Haskell 中的函数没有获取泛型类型参数

Question

In Haskell I have the following

data Box a = Box a deriving Show

instance Functor Box where
  fmap func (Box a) = Box (func a)

box :: Box Int
box = Box 8

wrapped :: Box (Box Int)
wrapped = Box <$> box

unwrap :: (Box a) -> a
unwrap (Box val) = val

In GHCi I can call fmap with unwrap wrapped and I get Box 8 , which I would expected.
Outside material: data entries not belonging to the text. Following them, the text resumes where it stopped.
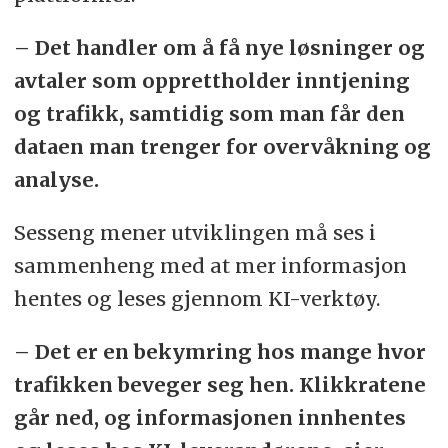
– Det handler om å få nye løsninger og
avtaler som opprettholder inntjening
og trafikk, samtidig som man får den
dataen man trenger for overvåkning og
analyse.
Sesseng mener utviklingen må ses i
sammenheng med at mer informasjon
hentes og leses gjennom KI-verktøy.
– Det er en bekymring hos mange hvor
trafikken beveger seg hen. Klikkratene
går ned, og informasjonen innhentes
*Main> fmap unwrap wrapped
Box 8

When I call fmap with unwrap box I get error about the types not matching, but I was thinking I would get the value 8.

*Main> fmap unwrap box

<interactive>:26:13: error:
    • Couldn't match type ‘Int’ with ‘Box b’
      Expected type: Box (Box b)
        Actual type: Box Int
    • In the second argument of ‘fmap’, namely ‘box’
      In the expression: fmap unwrap box
      In an equation for ‘it’: it = fmap unwrap box
    • Relevant bindings include
        it :: Box b (bound at <interactive>:26:1)
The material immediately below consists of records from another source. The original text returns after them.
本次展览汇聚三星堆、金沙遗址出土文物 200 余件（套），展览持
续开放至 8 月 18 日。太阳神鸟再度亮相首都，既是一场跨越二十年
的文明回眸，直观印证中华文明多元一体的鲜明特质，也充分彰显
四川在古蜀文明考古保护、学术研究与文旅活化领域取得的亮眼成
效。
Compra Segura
I would have expected fmap unwrap box would give the value 8 .

How would I define unwrap to be able to get the value of Box 8 for wrapped and 8 for box when using fmap ?
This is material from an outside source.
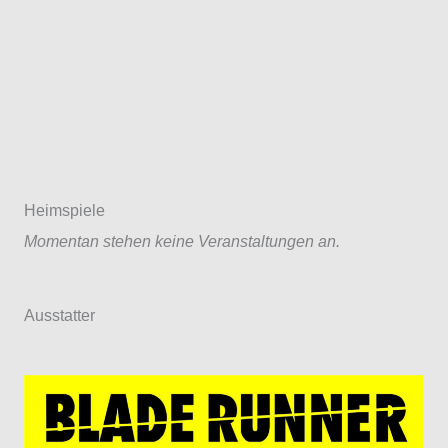
Heimspiele
Momentan stehen keine Veranstaltungen an.
Ausstatter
I do not think it matters but I am using GHCi version 8.8.4

Answer 1

If you have a box = Box 8 and want to get a plain 8 , you should just call unwrap box , not fmap unwrap box . In general, fmap will never let you unwrap a value because its type (Functor f) => (a -> b) -> fa -> fb specifies that the result of fmap xy will have the wrapped type fb . Let's walk through the types to see why this happens:

When we call fmap unwrap , we can "unify" the type of unwrap with the type of the first argument to fmap , which gives us this specialized type for fmap :

fmap   :: (Functor f) => (a     -> b) -> f a       -> f b
unwrap ::                 Box a -> a
fmap   :: (Functor f) => (Box a -> a) -> f (Box a) -> f a

Notice that because f doesn't appear in the type of the first argument of fmap , Box doesn't fill in for f . We can then apply unwrap to this specialized version of fmap :

fmap unwrap :: (Functor f) => f (Box a) -> f a

This is almost certainly not the type you're expecting here. When we unify this for the argument Box (Box 8) , we get the specialized type:

fmap unwrap :: (Functor f) => f   (Box a  ) -> f   a
Box (Box 8) ::                Box (Box Int)
fmap unwrap ::                Box (Box Int) -> Box Int

But when we try to unify this with the type of argument Box 8 , we run into a problem:

fmap unwrap :: (Functor f) => f   (Box a) -> f   a
Box 8       ::                Box Int

I can't match the type of Box 8 with the expected argument to fmap unwrap because Int doesn't match the type Box a .